The authors respond:

We thank Richard Kallet for his comments on our paper published in this Journal.¹ To extubate a patient, the physician must determine if the patient has a sustainable breathing pattern that is adequate for gas exchange, and if the patient can maintain an open airway (or to use the vaguer term, protect the airway).² Computer-driven weaning is probably an incremental improvement on our knowledge and on our current practice of assessing the breathing pattern that incorporates frequency-to-tidal volume ratio, breathing trial, and weaning protocols.³

On the other hand, keeping an airway open is poorly understood. One reason for this is that we do not have a clear working definition of this concept. An upper airway that is anatomically intact needs 2 functions to stay open: swallowing and the contraction of upper airway muscles during inspiration. Cough is a late line of defense that is essential to manage large amounts of respiratory secretions or secretions that are aspirated because of inadequate swallowing. Most investigators, including us, used combinations of mental status, amount of secretions, and strength of cough as predictors of extubation outcome in patients who tolerate breathing trials. Despite their predictive ability, these variables are surrogates for the 2 functions required to keep an airway open.

The other issue that has not been addressed by research is the sequence of assessing the 2 determinants of successful extubation. During spontaneous breathing without an artificial airway (normal breathing), an open airway is a prerequisite for breathing. This fact is violated in clinical practice. When we evaluate a patient for extubation (a transition to breathing without an artificial airway), we frequently evaluate the breathing pattern first and then decide if the patient can keep the airway open. We believe that this practice is the result of 2 beliefs: the belief that one extra day on the ventilator is more harmful than failed extubation (confirmed by the fact that most physicians in the study were aggressive in extubating patients) and the belief that the available predictors of keeping the airway open are weak (supported by the fact that 21% of the physicians in the study were influenced by mental status and secretions).¹ These beliefs might result in the extubation of patients who ultimately required re-intubation because they cannot “protect the airway.” If we perform weaning trials only on patients able to keep the airway open, we will reduce re-intubation from airway related reasons.

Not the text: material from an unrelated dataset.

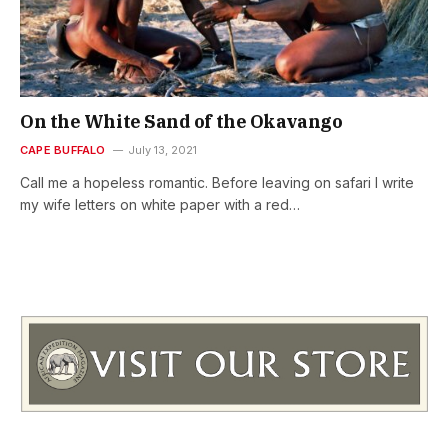
On the White Sand of the Okavango
CAPE BUFFALO
July 13, 2021
Call me a hopeless romantic. Before leaving on safari I write
my wife letters on white paper with a red…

Before we replace our current practice with computer aided weaning and extubation algorithms, we should better understand the physiology of the upper airway after extubation and determine the strongest predictors of keeping it open. Then we should determine when to incorporate these predictors, before and after breathing trials. At that point we can use the new knowledge to create comprehensive computer aided algorithms. And even then, gut feeling might remain superior to computers, particularly in complex situations.⁴

The authors respond:

We agree with Kallet that better tools may help physicians identify extubation candidates more accurately. However, while prediction models constructed along the lines described by Tulaimat and Mokhlesi might prove useful,¹ we do not know whether better modeling, in and of itself, would improve decision making. Prediction tools are indispensible when clinicians need to make complex, high risk decisions, but such tools rarely succeed in isolation: they are deeply intertwined with and dependent upon clinical judgment.

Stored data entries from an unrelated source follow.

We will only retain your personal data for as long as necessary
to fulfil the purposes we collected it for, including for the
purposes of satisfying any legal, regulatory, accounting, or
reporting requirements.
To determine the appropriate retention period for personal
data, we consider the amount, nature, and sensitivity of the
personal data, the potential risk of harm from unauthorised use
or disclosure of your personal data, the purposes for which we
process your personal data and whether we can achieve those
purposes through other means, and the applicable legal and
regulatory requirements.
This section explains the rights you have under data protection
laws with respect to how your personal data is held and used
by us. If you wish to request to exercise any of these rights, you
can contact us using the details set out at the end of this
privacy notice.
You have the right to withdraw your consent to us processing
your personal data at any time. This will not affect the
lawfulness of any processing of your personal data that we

An intriguing but unanswered question raised by Tulaimat and Mokhlesi's study¹ is why some physicians, but not others, made accurate predictions. As we noted previously,² the cases studied were difficult, but some physicians clearly got the decision right. All the physicians who participated in Tulaimat and Mokhlesi's study were attendings or fellows in 3 respected teaching institutions¹ and presumably familiar with the factors associated with extubation failure. So why did so many choose extubation despite these factors? Did they discount their significance? Did other, unidentified factors persuade them to believe extubation would succeed despite data to the contrary? Did some unnamed bias or heuristic push physicians to make decisions that seem irrational in retrospect? Perhaps identifying the factors associated with accurate decision making would prove illuminating.

A well-constructed algorithm, as Kallet proposes, might improve physicians' ability to predict extubation success. However, the quest to develop such algorithms remains elusive. Despite years of study and countless expert reviews and clinical guidelines,^3–6 the pulmonary and critical care community still struggles to find better ways to identify extubation candidates. For example, a recent study by Girault et al showed that a substantial portion (63%) of patients could be successfully extubated despite “failing” a spontaneous breathing trial.⁷ Clearly, more work is needed to optimize our approach to extubation. Both reliable data—and the optimal use of data available—are vital to the ongoing effort to extubate more of the right patients at the right time.